This study explores the temporalities of the representation of the postmemory generation on "comfort women". "Comfort women" is the euphemistic term to refer victims from all over the Asia and the Netherlands who were forced to do sexual service for soldiers and civilians attached to the military in a battlefield, occupied territory and an army post from the first Shanghai Incident in 1932 to the defeat of Japan in 1945. After coming out of Kim, Hak Soon who was former "comfort women" in 1991 in Korea, it has become "transnational memory" such as Holocaust and Hiroshima. It means that the memory regarding these tragedies does not anymore limit to those who perpetrated or endured directly but belong to all who lived the world after the war.

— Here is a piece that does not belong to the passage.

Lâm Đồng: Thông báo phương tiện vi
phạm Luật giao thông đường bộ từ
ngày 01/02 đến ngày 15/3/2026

Visual representation has been one of the most influential media to make this issue as transnational memory. In the 1990s and 2000s, it was documentary films based on victims' oral statement that did a vital role to make this issue global. In the 2010s, visual representation on "comfort women" has become diversified. Several feature films were made, and documentary film focused on the current political situation surrounding the issue rather than victims' experience was produced.

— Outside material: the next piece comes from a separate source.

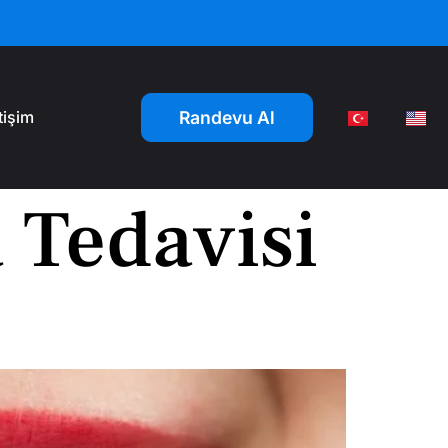
Randevu Al
etişim
 Tedavisi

This study analysed the chronopolitics of two films among recently made ones. One is a feature film titled I Can Speak (2017, Korea, Director: Kim, Hyun-Suk) and the other is a documentary titled The Main Battleground (2018, USA, Japan and Korea, Director: Miki Dezaki). Both of two films intriguingly dealt with the entanglement of colonialism and Cold-War regime over "comfort women" issue from the viewpoint of the generation who had not experienced sexual exploration during the war. The Cold-War regime still influences East Asia, unlike Europe, and it is the main reason why reconciliation over the past is still impossible in this region. This study will show how multiple layered temporalities that have formed current "comfort women" issue are pictured and what implies regarding the chronopolitics in the representation of post-memory on "comfort women."